Khanjanianpak Mozhgan, Azimi-Tafreshi Nahid, Valizadeh Alireza
Physics Department, Institute for Advanced Studies in Basic Sciences (IASBS), Zanjan 45137-66731, Iran.
Pasargad Institute for Advanced Innovative Solutions (PIAIS), Tehran 1991633357, Iran.
iScience. 2024 Mar 4;27(4):109401. doi: 10.1016/j.isci.2024.109401. eCollection 2024 Apr 19.
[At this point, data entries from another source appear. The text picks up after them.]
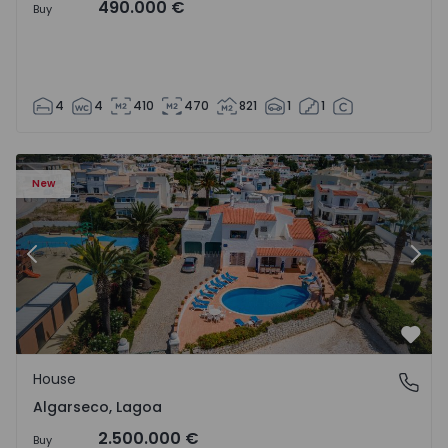
490.000 €
Buy
4
4
410
470
821
1
1
House T6 Lagoa, Algarseco - 1523918 - 51
Ho
New
Previous
Nex
Favo
House
Algarseco, Lagoa
Algarseco, Lagoa
2.500.000 €
Buy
The brain displays complex dynamics, including collective oscillations, and extensive research has been conducted to understand their generation. However, our understanding of how biological constraints influence these oscillations is incomplete. This study investigates the essential properties of neuronal networks needed to generate oscillations resembling those in the brain. A simple discrete-time model of interconnected excitable elements is developed, capable of closely resembling the complex oscillations observed in biological neural networks. In the model, synaptic connections remain active for a duration exceeding individual neuron activity. We show that the inhibitory synapses must exhibit longer activity than excitatory synapses to produce a diverse range of the dynamical states, including biologically plausible oscillations. Upon meeting this condition, the transition between different dynamical states can be controlled by external stochastic input to the neurons. The study provides a comprehensive explanation for the emergence of distinct dynamical states in neural networks based on specific parameters.
大脑呈现出复杂的动态变化,包括集体振荡,并且已经开展了广泛的研究来理解其产生机制。然而,我们对生物限制如何影响这些振荡的理解并不完整。本研究调查了产生类似于大脑中振荡的神经元网络的基本特性。开发了一个由相互连接的可兴奋元件组成的简单离散时间模型,该模型能够非常接近地模拟生物神经网络中观察到的复杂振荡。在该模型中,突触连接保持活跃的持续时间超过单个神经元的活动时间。我们表明,抑制性突触必须比兴奋性突触表现出更长的活动时间,才能产生包括生物学上合理的振荡在内的各种动态状态。满足这一条件后,不同动态状态之间的转变可以由神经元的外部随机输入来控制。该研究基于特定参数对神经网络中不同动态状态的出现提供了全面的解释。